Airway responsiveness of infants is evaluated during sleep and the infants inhale the bronchial challenge agent via the nasal airway. Since stimulation of the nasal airway may produce bronchoconstriction, it is unclear whether the observed response in the infants results from deposition of the aerosol in the lower airways or from stimulation of nasal receptors. Therefore, in 6 healthy infants we compared the changes in partial expiratory flow-volume (PEFV) curves produced by aerosol inhalation of methacholine and the changes produced by instillation of equivalent doses of methacholine liquid into the nares. Following aerosol, the peak expiratory flow and the flow at functional residual capacity decreased, PEFV curves became concave in shape, and the oxygen saturation (SaO2) decreased.
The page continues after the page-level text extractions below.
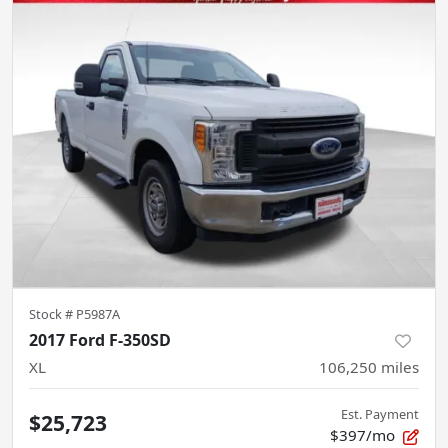
Stock #
P5987A
2017 Ford F-350SD
XL
106,250
miles
Est. Payment
$25,723
$397/mo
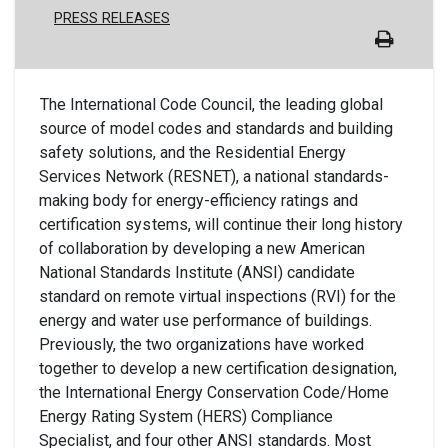
PRESS RELEASES
The International Code Council, the leading global
source of model codes and standards and building
safety solutions, and the Residential Energy
Services Network (RESNET), a national standards-
making body for energy-efficiency ratings and
certification sys
tems, will continue their long history
of collaboration by developing a new American
National Standards Institute (ANSI) candidate
standard on remote virtual inspections (RVI) for the
energy and water use performance of buildings.
Previously, the two organizations have worked
together to develop a new certification designation,
the International Energy Conservation Code/Home
Energy Rating System (HERS) Compliance
Specialist, and four other ANSI standards. Most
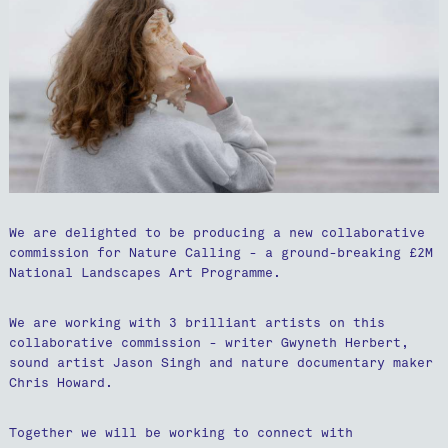
We are delighted to be producing a new collaborative
commission for Nature Calling - a ground-breaking £2M
National Landscapes Art Programme.
We are working with 3 brilliant artists on this
collaborative commission - writer Gwyneth Herbert,
sound artist Jason Singh and nature documentary maker
Chris Howard.
Together we will be working to connect with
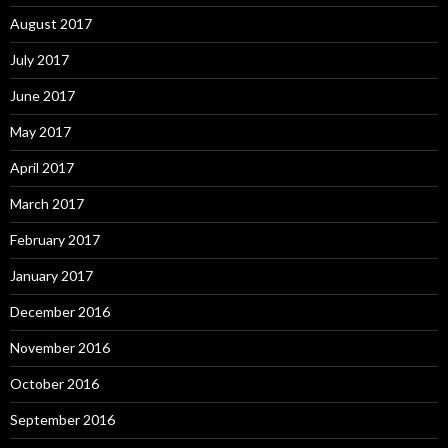
August 2017
July 2017
June 2017
May 2017
April 2017
March 2017
February 2017
January 2017
December 2016
November 2016
October 2016
September 2016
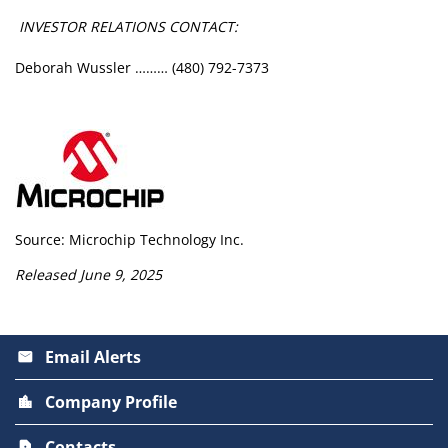
INVESTOR RELATIONS CONTACT:
Deborah Wussler ……… (480) 792-7373
Source: Microchip Technology Inc.
Released June 9, 2025
Email Alerts
email
Company Profile
location_city
Contacts
contact_page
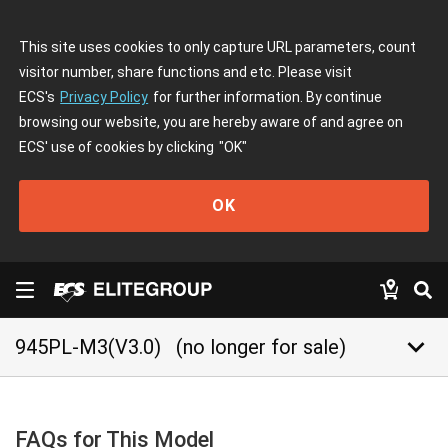
This site uses cookies to only capture URL parameters, count
visitor number, share functions and etc. Please visit
ECS's
Privacy Policy
for further information. By continue
browsing our website, you are hereby aware of and agree on
ECS' use of cookies by clicking
"OK"
OK
keyboard_arrow_down
945PL-M3(V3.0)
(no longer for sale)
FAQs for This Model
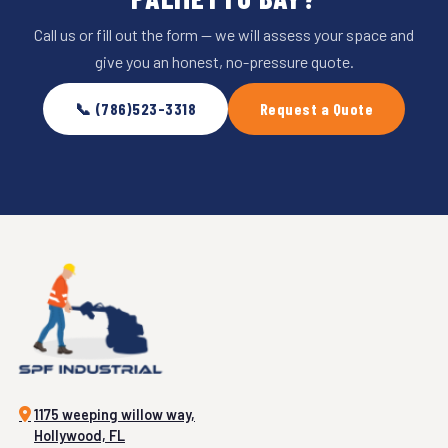
Call us or fill out the form — we will assess your space and
give you an honest, no-pressure quote.
📞 (786)523-3318
Request a Quote
1175 weeping willow way,
Hollywood, FL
The highest methacholine concentration inhaled by any infant was 1.25 mg/mL. In contrast to aerosol delivery, a maximal methacholine concentration of 10.0 mg/mL was instilled into the nares of all 6 infants without any change in maximal flow at functional respiratory capacity (VmaxFRC) or SaO2. There was a significant decrease in peak flow and flattening of the PEFV curves at higher lung volumes; however, the PEFV curve remained convex in shape at the lower lung volumes. The changes in the PEFV curve following nasal instillation of methacholine are consistent with an increase in nasal resistance and no change in the lower airways. We conclude that the bronchoconstriction observed following inhaled methacholine does not result from stimulation of nasal receptors.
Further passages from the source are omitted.